During June–July 2004 a salvage excavation was conducted at Khirbat esh-Shubeika (Permit No. 4202*; map ref. NIG 2163/7690; OIG 1663/2690), in the wake of damage to antiquities caused by digging a pit for the installation of an antenna. The excavation, on behalf of the Antiquities Authority and financed by the Pelephone Communications Company, was directed by D. Syon, with the assistance of H. Smithline (area supervision), Y. Ya‘aqobi (administration), V. Essman and V. Pirsky (surveying) and L. Kupershmidt (metallurgical laboratory). Special thanks are extended to D. Avshalom-Gorni (ceramics).
From 1991 to 2001 four excavations were conducted at Kh. esh-Shubeika, revealing a settlement site that was probably founded in the Hellenistic period (second–first centuries BCE). The main finds and buildings dated to the Late Roman (fourth century CE), Byzantine (fifth–seventh centuries CE) and Early Islamic (eighth–tenth centuries CE) periods. The exposed features included parts of a residential neighborhood, part of a monastery, a church and burial caves (Eretz Zafon:219–349).
Two adjacent squares (total size 4.5 x 10 m), c. 50 m east of the dwellings excavated in 1991 and c. 30 m north of the church excavated in 2001, were opened. Two agricultural terraces from the Early Islamic period and fragments of pottery vessels dating to the Byzantine period were discovered.
Two parallel walls (W13, W16) one course high, built on an incline perpendicular to the slope and aligned north–south were exposed. The walls, set directly on the soil, were constructed from natural chalk stones and dressed blocks of nari, apparently in secondary use. They possibly served as terraces. Several pottery fragments found near the walls indicated that they should probably be dated to the beginning of the Early Islamic period (the middle of the seventh–middle of the eighth centuries CE).

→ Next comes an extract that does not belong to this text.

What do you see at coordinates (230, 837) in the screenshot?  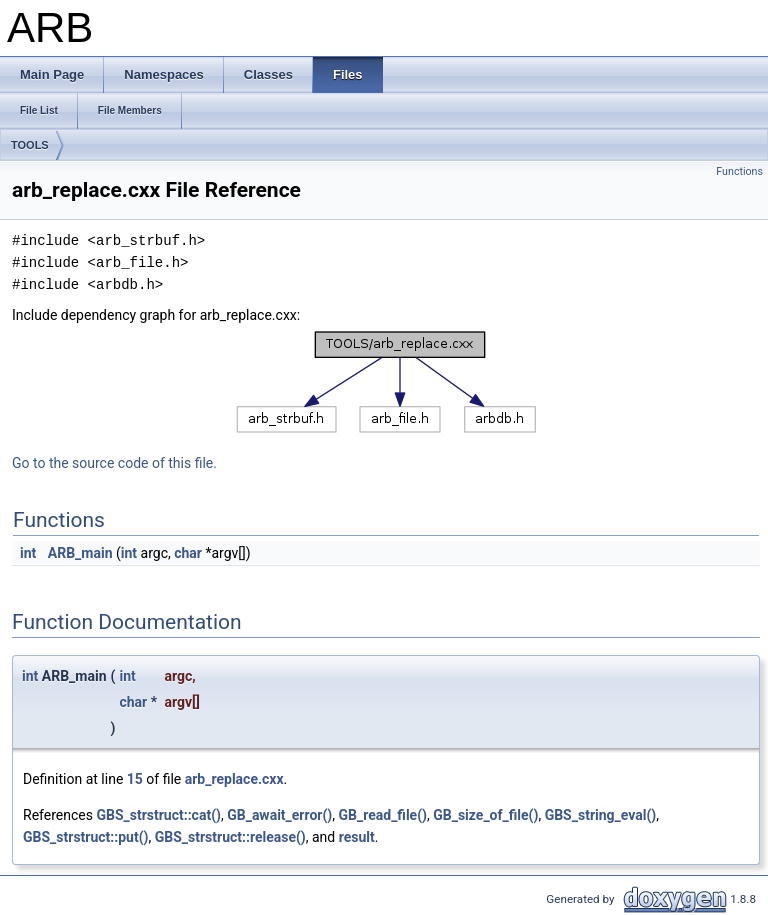 I see `GBS_strstruct::release()` at bounding box center [230, 837].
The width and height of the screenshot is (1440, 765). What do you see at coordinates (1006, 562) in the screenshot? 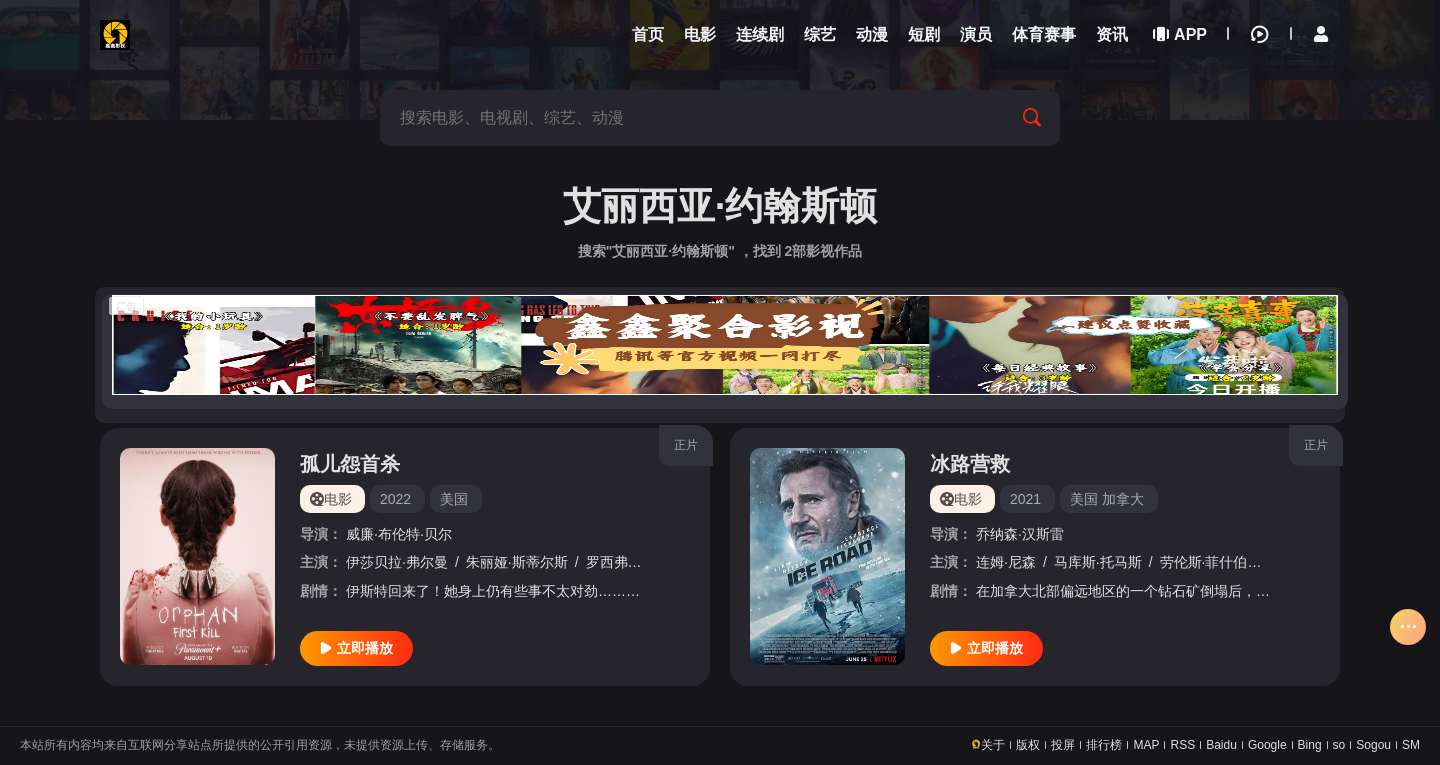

A layer of terra rosa soil (thickness 0.2 m) that contained a large amount of small stones, as well as numerous fragments of pottery vessels from the end of the Byzantine period (sixth–seventh centuries CE; L14) was uncovered c. 0.3 m below the walls and was not connected to them. This layer was exposed in the central and eastern parts of the excavation area and it overlaid another terra rosa layer (L15) devoid of ancient finds. This was the case with regard to two probes dug by mechanical equipment northeast and northwest of the excavation area; the probes yielded terra rosa soil on bedrock that was void of ancient finds. Unlike most of the sites from the Byzantine period, only a few fragments of glass vessels were found.
The Pottery
Dina Avshalom-Gorni
Seventy-nine rims of locally produced and imported vessels, dating to the Byzantine period, were counted. The pottery assemblage from this excavation is similar to the one discovered in the 1991 excavation. The local vessels, which constitute 34% of the finds, included cooking pots with plain everted rims and folded everted rims; frying pans with cut inverted rims and one frying pan fragment with an elongated handle, and a large group of barrel-shape jars, dating to the Umayyad period. The jars are well-fired and have (1) a flat, thickened rim and a short neck; (2) a folded everted rim with a rectangular cross-section, and (3) two rounded rims with a high neck. Jar lids with a rounded rim and an interior gutter were also present. The imported vessels constituted 66% of the finds and included imported red slipped bowls, which are divided into their different types according to Hayes’ classification:
CRS 2 |
CRS 11 |
CRS 7 |
LRC 10C |
LRC 3F |
LRC 3E |
Total |
1 |
5 |
2 |
2 |
30 |
4 |
44 |
Basins with a flat everted rim, a triangular cross-section and an incised decoration on the rim were also found, as well as amphorae with a flat everted rim, produced of buff-colored clay that contained many small black inclusions.
The results of the pottery analysis reveal a remarkably large number of imported vessels, mainly bowls, in contrast to the few locally produced vessels, which are predominantly barrel-shaped jars. The overall majority of the finds is from the Byzantine period (sixth century and the beginning of the seventh century CE). Only three vessel fragments from the Early Islamic period were discovered, unlike the previous excavation, where these vessels were the dominant factor.
The layer of soil that contained the pottery fragments should probably be ascribed to the settlement phase from the Byzantine period. The area may have served as a refuse dump for the settlement, and was covered with soil after its use ended. In the Early Islamic period, two meager walls that may have functioned as terraces were built above it.
The primary contribution of the excavation is in defining the northeastern border of the ruin, which was badly destroyed by a stone quarry south of the Nahariyya–Ma‘alot road.